Ormai era mattina. Un tenue bagliore penetrava dagli avvolgibili della finestra, rivolta ad est. Era ancora estate fuori, anche se la temperatura era più dolce e ogni tanto una leggera brezza sollevava le foglie delle piante.
Nella sua stanza dormiva ancora o quasi, a volte si svegliava all’udire di qualche rumore, poi scivolava nuovamente là, dove si vive una vita senza rendersene conto. In uno di quei viaggi, incontrò una figura maschile, capelli corti e barba, a pelle decisamente da evitare, piuttosto antipatico.
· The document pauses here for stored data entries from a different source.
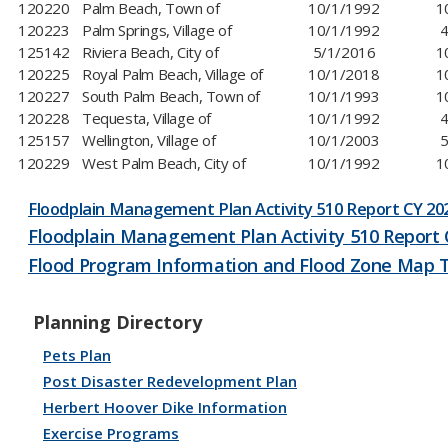
120220
Palm Beach, Town of
10/1/1992
1
120223
Palm Springs, Village of
10/1/1992
4
125142
Riviera Beach, City of
5/1/2016
1
120225
Royal Palm Beach, Village of
10/1/2018
1
120227
South Palm Beach, Town of
10/1/1993
1
120228
Tequesta, Village of
10/1/1992
4
125157
Wellington, Village of
10/1/2003
5
120229
West Palm Beach, City of
​​10/1/1992
​
Floodplain Management Plan Activity 510 Report CY ​​20
Floodplain Management Plan Activity 510 Report 
Flood Program Information and Flood Zone Map 
Planning Directory
Pets Plan
Post Disaster Redevelopment Plan
Herbert Hoover Dike Information
Exercise Programs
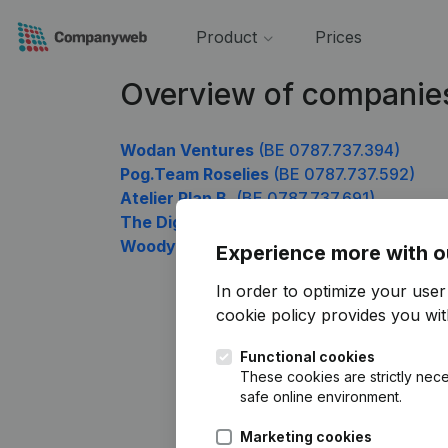
Product
Prices
Overview of companie
Wodan Ventures
(BE 0787.737.394)
Pog.Team Roselies
(BE 0787.737.592)
Atelier Plan B.
(BE 0787.737.691)
The Digital Company
(BE 0787.737.889)
Woody Wood Worker
(BE 0787.737.988)
Experience more with o
In order to optimize your use
cookie policy
provides you with
Functional cookies
These cookies are strictly nece
safe online environment.
Marketing cookies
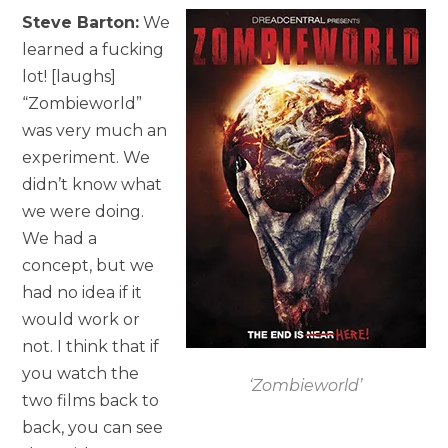
Steve Barton:
We
learned a fucking
lot! [laughs]
“Zombieworld”
was very much an
experiment. We
didn’t know what
we were doing.
We had a
concept, but we
had no idea if it
would work or
not. I think that if
you watch the
‘Zombieworld’
two films back to
back, you can see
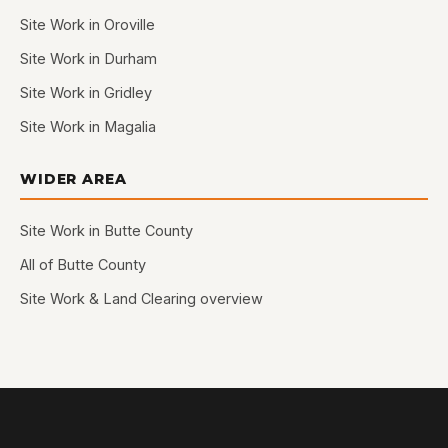
Site Work in Oroville
Site Work in Durham
Site Work in Gridley
Site Work in Magalia
WIDER AREA
Site Work in Butte County
All of Butte County
Site Work & Land Clearing overview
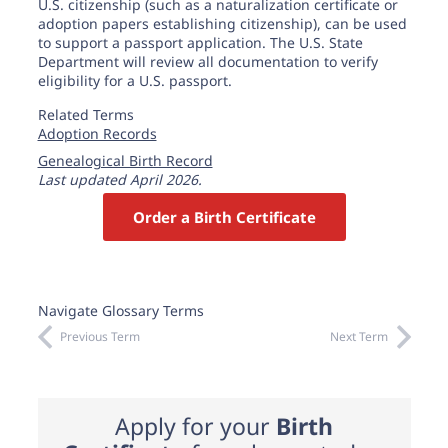
U.S. citizenship (such as a naturalization certificate or
adoption papers establishing citizenship), can be used
to support a passport application. The U.S. State
Department will review all documentation to verify
eligibility for a U.S. passport.
Related Terms
Adoption Records
Genealogical Birth Record
Last updated April 2026.
Order a Birth Certificate
Navigate Glossary Terms
Previous Term
Next Term
Apply for your
Birth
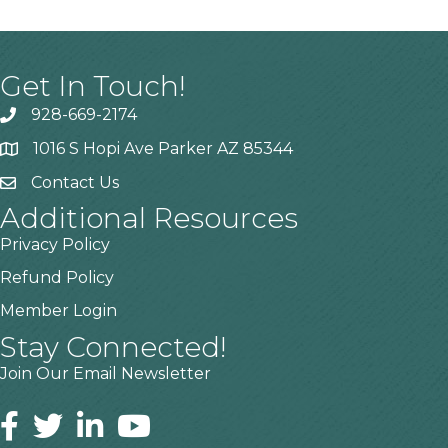
Get In Touch!
928-669-2174
1016 S Hopi Ave Parker AZ 85344
Contact Us
Additional Resources
Privacy Policy
Refund Policy
Member Login
Stay Connected!
Join Our Email Newsletter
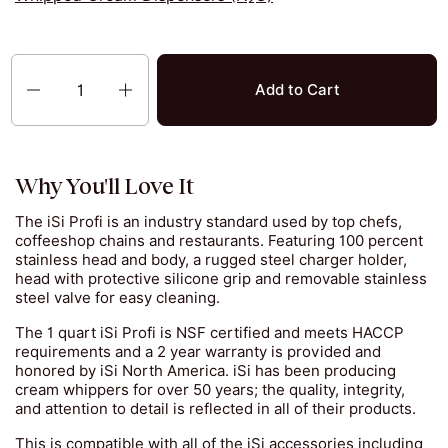
Quantity
Add to Cart
Why You'll Love It
The iSi Profi is an industry standard used by top chefs,
coffeeshop chains and restaurants. Featuring 100 percent
stainless head and body, a rugged steel charger holder,
head with protective silicone grip and removable stainless
steel valve for easy cleaning.
The 1 quart iSi Profi is NSF certified and meets HACCP
requirements and a 2 year warranty is provided and
honored by iSi North America. iSi has been producing
cream whippers for over 50 years; the quality, integrity,
and attention to detail is reflected in all of their products.
This is compatible with all of the iSi accessories including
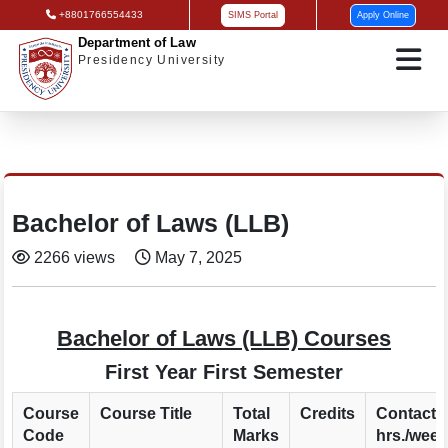
+8801766554433
SIMS Portal
Apply Online
Department of Law
Presidency University
Bachelor of Laws (LLB)
2266 views
May 7, 2025
Bachelor of Laws (LLB) Courses
First Year First Semester
Course
Course Title
Total
Credits
Contact
Code
Marks
hrs./week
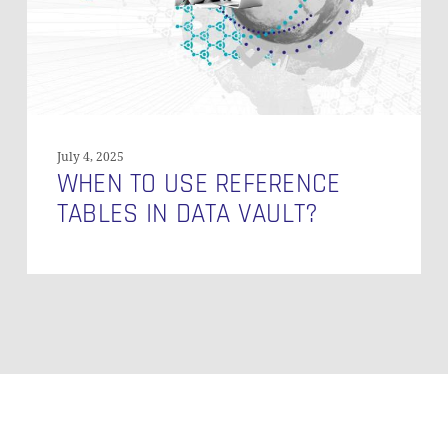
Data
Vault?
July 4, 2025
WHEN TO USE REFERENCE
TABLES IN DATA VAULT?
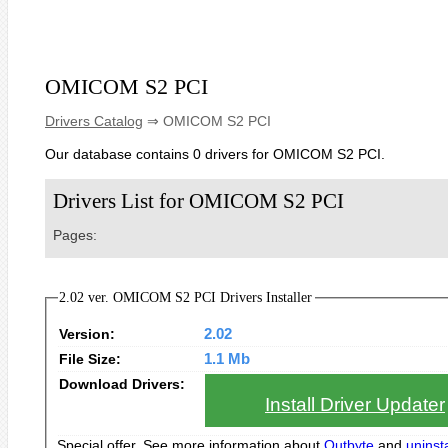
OMICOM S2 PCI
Drivers Catalog
⇒ OMICOM S2 PCI
Our database contains 0 drivers for OMICOM S2 PCI.
Drivers List for OMICOM S2 PCI
Pages:
2.02 ver. OMICOM S2 PCI Drivers Installer
Version:
2.02
File Size:
1.1 Mb
Download Drivers:
Install Driver Updater
Special offer. See more information about
Outbyte
and
uninsta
Camminava, camminava, vagava per luoghi a lei noti e si ritrovò sveglia tra quelle coperte, nella stanza che conosceva bene, con le braccia scoperte, la sinistra sotto il capo e la destra sopra il cuscino. Forse le sue palpebre si chiusero di nuovo perché sentì che la mano destra veniva stretta in una presa che non potè fare a meno di ricambiare, poi, sempre ad occhi chiusi, sentì delle labbra che si posavano sulla guancia, una prima volta delicate, quasi trasparenti, poi una seconda più decise, lasciando quel sapore di fresco di una bocca socchiusa. Ormai sveglia, si guardò intorno.
Nessuno.
Eppure la sua mano era stata intrecciata ad altre dita e la sua guancia era stata sfiorata da labbra altrui. Cercò nella memoria, ma non conosceva il volto del sogno. Ma era stato davvero solo un sogno? Una sensazione di malinconia la pervase, come se avesse perso qualcuno, come se le fosse arrivato un biglietto d’auguri da qualcuno che non poteva più spedirli, come se fosse un saluto o una promessa per il futuro.
Per tutta risposta calde lacrime le rigarono il volto, unica certezza che era davvero sveglia.